Telefonica has been reducing its debt. At the end of September, its net debt stood at EUR 36.7bn, with liquidity of EUR 22.4bn and maturities for 2020-2022 reduced to EUR 1.9bn.
Deleveraging is still a strategic goal for Telefonica, but the company is actively pursuing opportunities in other areas first, said the first source familiar with the situation. However, selling a minority stake in a fiberco to an infrastructure or pension fund could make sense in the future, this source said.
The Spanish telecoms incumbent already offers fiber to the home (FTTH) to 24.4m homes and offices in its home market, it said in its third-quarter results. It also describes itself as a FTTH leader in Brazil, one of its four core markets.
Telefonica is starting to think about fiberco opportunities, and there is some debate internally, said a second source familiar with the situation. Telefonica is watching its peers closely, this source said, adding that no decisions are expected imminently.
At the moment, creating a large fiberco is a lower priority than other corporate deals although it would make sense for Telefonica if it is looking to raise capital in the future, said a third source familiar with the situation.
The company is receiving lots of pitches, but has yet to take any decisions, agreed a fourth source. The process remains speculative at the moment, said a sector banker. Completion of fibre transactions in Europe, including Telefonica’s joint-venture (JV) with Allianz to deploy FTTH in Germany, could be fuelling rumours among investors, this banker added.
Telefonica currently has its hands full with two large ongoing deals, said the first source. The company is merging its O2 unit in the UK with Virgin Mobile, in a deal that is undergoing a Phase II competition review. Meanwhile, Telefonica Brasil is part of a consortium that submitted a winning bid for Oi’s mobile unit after the Brazilian vendor entered bankruptcy proceedings.
The company is also seeking to change its corporate structure with carve-outs. This is the next priority for Telefonica after the acquisitions, the first source said.
In November 2019, Telefonica said it would carve out its Latin American business outside Brazil, with units in Argentina, Chile, Colombia, Ecuador, Mexico, Peru, Uruguay, Venezuela and various Central American countries. At the same time, the company announced the creation of Telefonica infra and Telefonica Tech.
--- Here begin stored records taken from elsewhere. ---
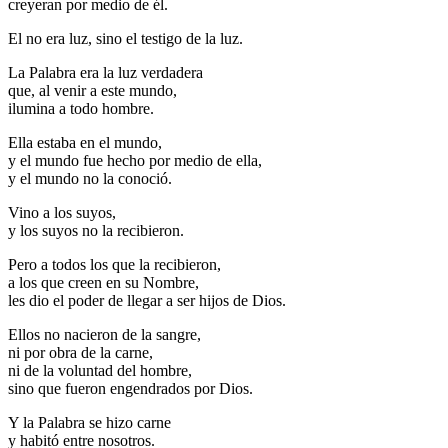
creyeran por medio de él.
El no era luz, sino el testigo de la luz.
La Palabra era la luz verdadera
que, al venir a este mundo,
ilumina a todo hombre.
Ella estaba en el mundo,
y el mundo fue hecho por medio de ella,
y el mundo no la conoció.
Vino a los suyos,
y los suyos no la recibieron.
Pero a todos los que la recibieron,
a los que creen en su Nombre,
les dio el poder de llegar a ser hijos de Dios.
Ellos no nacieron de la sangre,
ni por obra de la carne,
ni de la voluntad del hombre,
sino que fueron engendrados por Dios.
Y la Palabra se hizo carne
y habitó entre nosotros.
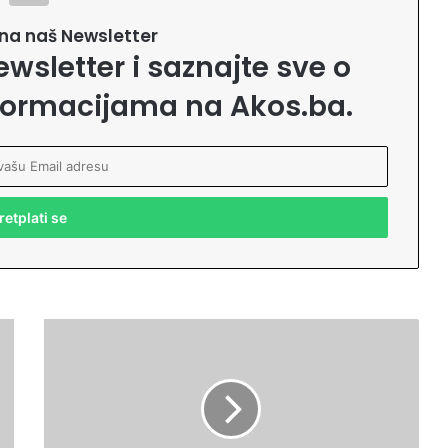
e na naš Newsletter
ewsletter i saznajte sve o
formacijama na Akos.ba.
S
a
r
a
j
e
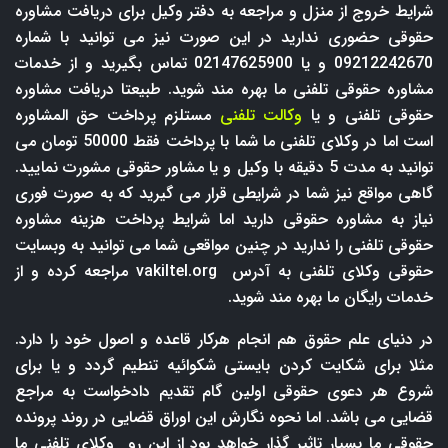
شرایط خروج از منزل و مراجعه به دفتر وکیل برای دریافت مشاوره
حقوقی حضوری ندارید در این صورت نیز می توانید با شماره
09212242670 و یا 02147625900 تماس بگیرید و از خدمات
مشاوره حقوقی تلفنی ما بهره مند شوید. طبیعتا دریافت مشاوره
حقوقی تلفنی و یا
وکالت تلفنی
مستلزم پرداخت حق المشاوره
است اما در وکلای تلفنی ما شما با پرداخت فقط 50000 تومان می
توانید به مدت 5 دقیقه با وکیل و یا مشاور حقوقی مشورت نمایید.
گاهی مواقع نیز شما در شرایطی قرار می گیرید که به صورت فوری
نیاز به مشاوره حقوقی دارید اما شرایط پرداخت هزینه مشاوره
حقوقی تلفنی را ندارید در چنین مواقعی شما می توانید به وبسایت
حقوقی وکلای تلفنی به آدرس
vakiltel.org
مراجعه کرده و از
خدمات رایگان ما بهره مند شوید.
در دنیای علم حقوق هم انجام هرکار قاعده و اصول خود را دارد.
مثلا برای شکایت کردن بایستی شکوائیه تنطیم گردد و یا برای
شروع هر دعوی حقوقی اولین گام تقدیم دادخواست به مراجع
قضایی می باشد. اما نحوه نگارش این اوراق قضایی در روند پرونده
حقوقی ما بسیار تاثیر گذار خواهد بود از این رو وکلای تلفنی ما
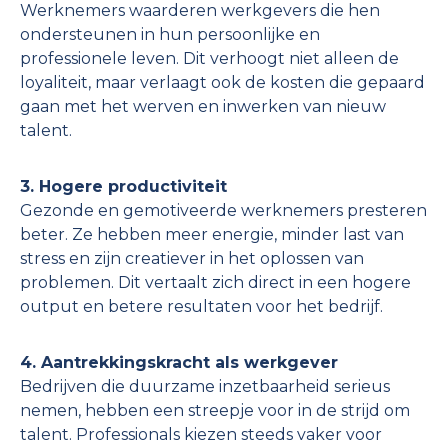
Werknemers waarderen werkgevers die hen
ondersteunen in hun persoonlijke en
professionele leven. Dit verhoogt niet alleen de
loyaliteit, maar verlaagt ook de kosten die gepaard
gaan met het werven en inwerken van nieuw
talent.
3. Hogere productiviteit
Gezonde en gemotiveerde werknemers presteren
beter. Ze hebben meer energie, minder last van
stress en zijn creatiever in het oplossen van
problemen. Dit vertaalt zich direct in een hogere
output en betere resultaten voor het bedrijf.
4. Aantrekkingskracht als werkgever
Bedrijven die duurzame inzetbaarheid serieus
nemen, hebben een streepje voor in de strijd om
talent. Professionals kiezen steeds vaker voor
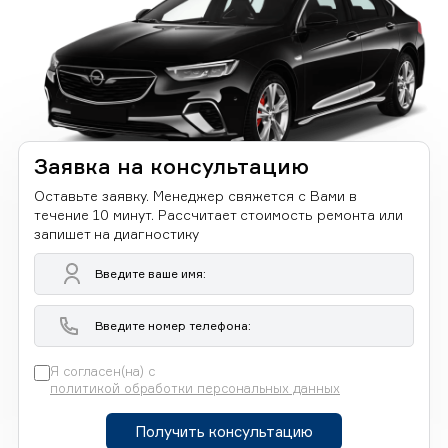
Заявка на консультацию
Оставьте заявку. Менеджер свяжется с Вами в
течение 10 минут. Рассчитает стоимость ремонта или
запишет на диагностику
Я согласен(на) с
политикой обработки персональных данных
Получить консультацию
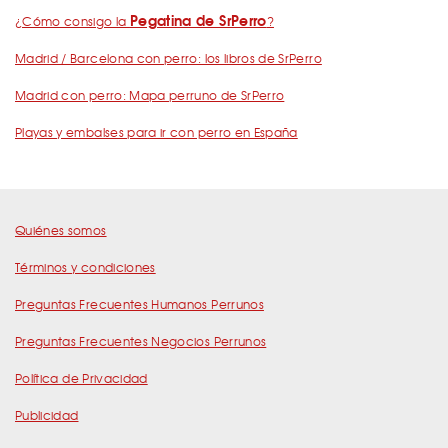
Pegatina de SrPerro
¿Cómo consigo la
?
Madrid / Barcelona con perro: los libros de SrPerro
Madrid con perro: Mapa perruno de SrPerro
Playas y embalses para ir con perro en España
Quiénes somos
Términos y condiciones
Preguntas Frecuentes Humanos Perrunos
Preguntas Frecuentes Negocios Perrunos
Política de Privacidad
Publicidad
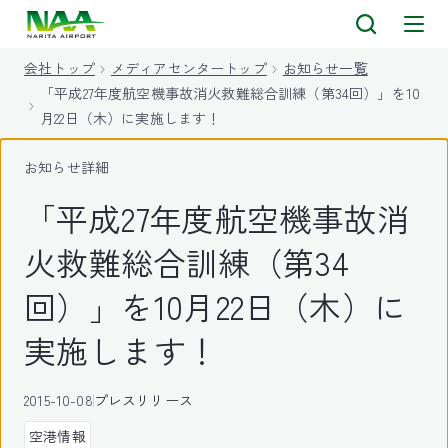
キ
ッ
会社トップ
メディアセンタートップ
お知らせ一覧
プ
「平成27年度航空機事故消火救難総合訓練（第34回）」を10
月22日（木）に実施します！
お知らせ詳細
「平成27年度航空機事故消
火救難総合訓練（第34
回）」を10月22日（木）に
実施します！
2015-10-08
プレスリリース
空港情報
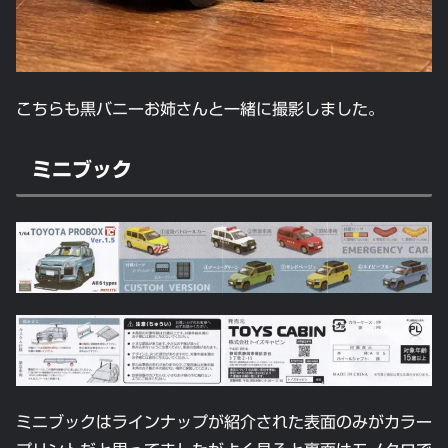
こちらも黒バニーお姉さんと一緒に撮影しました。
ミニブック
ミニブックはラインナップが紹介された表面のみがカラー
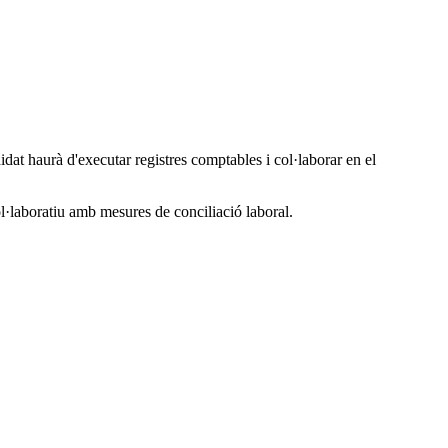
at haurà d'executar registres comptables i col·laborar en el
l·laboratiu amb mesures de conciliació laboral.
In recent months, Telefonica has appointed Societe Generale to help explore options for its submarine cable unit, which is part of Telefonica Infra; postponed the entry of a partner into Telefonica Tech; and entered talks to sell its Chilean business, as reported.
Telefonica has already been active with fiber deals in some markets. As well as its FTTH JV in Germany, it has looked to create fibercos in Peru and Brazil, as reported.
A spokesperson for Telefonica declined to comment.